Conversation started up again, the customers disappointed at the lack of a satisfying to-do. “You all right, Mrs Lovett?” one of the students asked. She was still foolishly holding the pie aloft - just think, she would have been caught red-handed, as it were.
“Perfectly, thank you. Jus’ awful to think of what that boy must have done to ‘ave the police after him at his age. People nowadays!”
They accepted it. No one really cared about anyone else (that was how you got away with murder). She set their food down, and with heart hammering, took refuge behind the counter, bending over the work surface and wiping it diligently to avoid any other questions.
She did always start when she saw the police now, and the uneasiness lingered like rotten meat in her stomach afterwards. Nerves of steel she might have when it came to those mangled bodies that landed in her bakehouse every day, but the law … mind you, she’d taken against them the day poor Mr Barker was arrested, and what the Judge did to his stupid wife hadn’t helped, even if she had brought it on herself, silly little nit - it was only natural that they should be the enemy.
What would happen to the two of them if they were caught? Mr Todd would face the noose, she knew that and worried about it all the time. As if he hadn’t suffered enough! She wasn’t sure that what she did was actually against the law; it wasn’t as if she killed anyone herself, and people passed much worse things off for nefarious purposes - look at Toby’s old master and his Elixir. Her customers got exactly what they paid for: a nice meat pie. Still, like the loyal almost-wife she was, she would stand by Mr Todd to the last, with the noble cry of, “Whatever you do to him, you have to do to me!”
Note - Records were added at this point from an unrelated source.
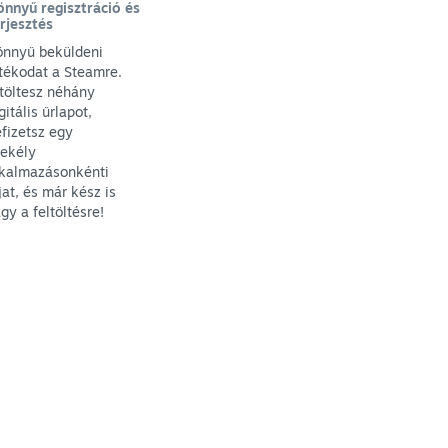
nnyű regisztráció és
rjesztés
önnyű beküldeni
tékodat a Steamre.
töltesz néhány
gitális űrlapot,
fizetsz egy
sekély
lkalmazásonkénti
jat, és már kész is
gy a feltöltésre!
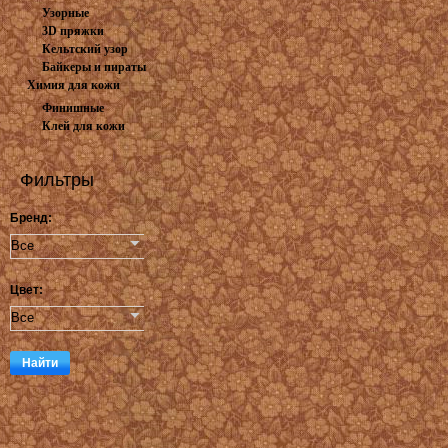
Узорные
3D пряжки
Кельтский узор
Байкеры и пираты
Химия для кожи
Финишные
Клей для кожи
покрытия
Фильтры
Бренд:
Цвет:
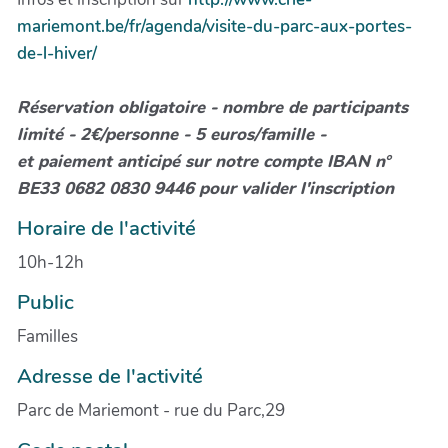
mariemont.be/fr/agenda/visite-du-parc-aux-portes-
de-l-hiver/
Réservation obligatoire - nombre de participants
limité - 2€/personne - 5 euros/famille -
et paiement anticipé sur notre compte IBAN n°
BE33 0682 0830 9446 pour valider l'inscription
Horaire de l'activité
10h-12h
Public
Familles
Adresse de l'activité
Parc de Mariemont - rue du Parc,29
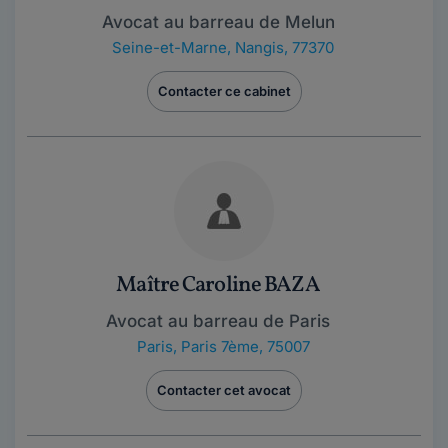
Avocat au barreau de Melun
Seine-et-Marne
,
Nangis, 77370
Contacter ce cabinet
Maître Caroline BAZA
Avocat au barreau de Paris
Paris
,
Paris 7ème, 75007
Contacter cet avocat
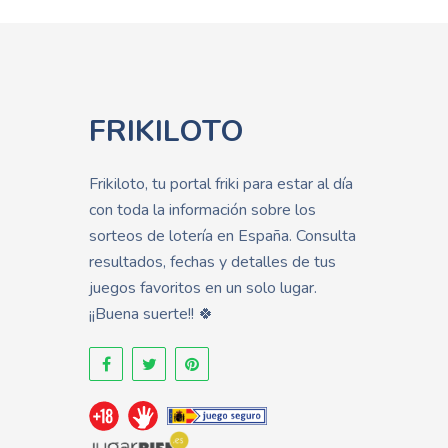
FRIKILOTO
Frikiloto, tu portal friki para estar al día
con toda la información sobre los
sorteos de lotería en España. Consulta
resultados, fechas y detalles de tus
juegos favoritos en un solo lugar.
¡¡Buena suerte!! 🍀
Wasn’t it called being an accessory before the fact? So they would be doing it anyway. All right, death by hanging for both of them. She could see it now. The two of them side by side on the gallows. Her in her Sunday best. Would it be sunny, to give them a good send-off, or raining, to suit the sobriety of the occasion? Sunny - she’d look like a drowned rat in the rain. There would be a crowd, jostling and pressing to get a better look at the infamous barber and his faithful baker. Catcalling and angry? No, you’d be curious, wouldn’t you, about a pair that had played such a jest on the world? The itinerant pie hawkers, all aspiring to own their own shops, they would be swarming around her for tips.
It would be the first time she and Mr Todd had seen each other since the trial, she supposed, but there would be no chance of conversation, no heart-to-heart before they breathed their last - they could only speak with their eyes. She would take the secret of Lucy to her grave. Why burden him with such a thing?
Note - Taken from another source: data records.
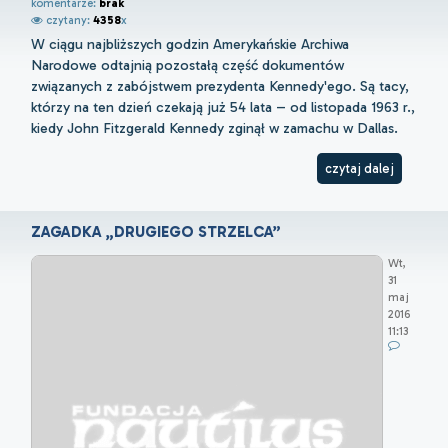
komentarze:
brak
czytany:
4358
x
W ciągu najbliższych godzin Amerykańskie Archiwa
Narodowe odtajnią pozostałą część dokumentów
związanych z zabójstwem prezydenta Kennedy'ego. Są tacy,
którzy na ten dzień czekają już 54 lata – od listopada 1963 r.,
kiedy John Fitzgerald Kennedy zginął w zamachu w Dallas.
czytaj dalej
ZAGADKA „DRUGIEGO STRZELCA”
Wt,
31
maj
2016
11:13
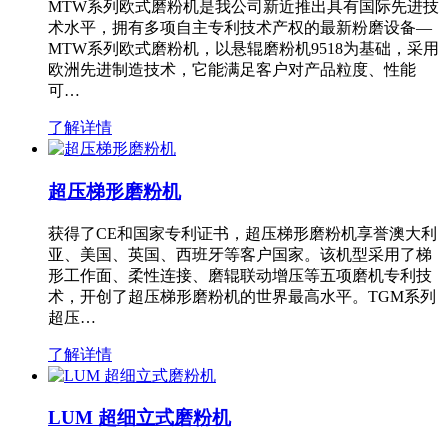
MTW系列欧式磨粉机是我公司新近推出具有国际先进技
术水平，拥有多项自主专利技术产权的最新粉磨设备—
MTW系列欧式磨粉机，以悬辊磨粉机9518为基础，采用
欧洲先进制造技术，它能满足客户对产品粒度、性能
可…
了解详情
超压梯形磨粉机
获得了CE和国家专利证书，超压梯形磨粉机享誉澳大利
亚、美国、英国、西班牙等客户国家。该机型采用了梯
形工作面、柔性连接、磨辊联动增压等五项磨机专利技
术，开创了超压梯形磨粉机的世界最高水平。TGM系列
超压…
了解详情
LUM 超细立式磨粉机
The only opportunity to talk would be when she was offered a priest (ha ha), and she would have no confession for him, either. “It was grand passion,” she would tell him. “God will understand.” And then, in her supreme moment, in extremis, she would declare it for everyone.
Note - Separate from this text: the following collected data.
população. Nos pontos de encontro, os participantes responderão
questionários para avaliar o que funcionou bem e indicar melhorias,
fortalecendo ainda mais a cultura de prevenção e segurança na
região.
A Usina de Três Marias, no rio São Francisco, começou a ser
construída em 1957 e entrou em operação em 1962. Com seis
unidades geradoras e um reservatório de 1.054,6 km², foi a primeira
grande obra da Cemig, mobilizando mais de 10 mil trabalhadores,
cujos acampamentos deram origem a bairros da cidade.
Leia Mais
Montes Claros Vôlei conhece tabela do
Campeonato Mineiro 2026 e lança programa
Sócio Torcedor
“I did it all for love! If you wouldn’t have done the same, it’s only because you’ve never loved as I love him!”
Or because you hadn’t the wit to think of it, Mrs Lovett thought, catching sight of Mrs Mooney trudging past, her dress threadbare now, the way Mrs Lovett’s own used to be.
Back on the gallows... When she had spoken those words, proclaimed her love for the whole world to hear, Mr Todd would look at her and - well, she had to admit that even in her wildest dreams she couldn’t imagine him saying, “I love you,” in front of a crowd, nor of consenting to an eleventh-hour public kiss. But he would meet her eyes, and she would know how much he appreciated everything she had done for him, and that he did love her in return.
Then the signal would be given and they would both dangle. That was the trouble with this scenario; it had to end badly. Oh well. Not that it would ever come to that. A doomed kiss, a neat little incision, a graceful swoon in his arms, and Mr Todd could put them both beyond the reach of the law before you could say knife.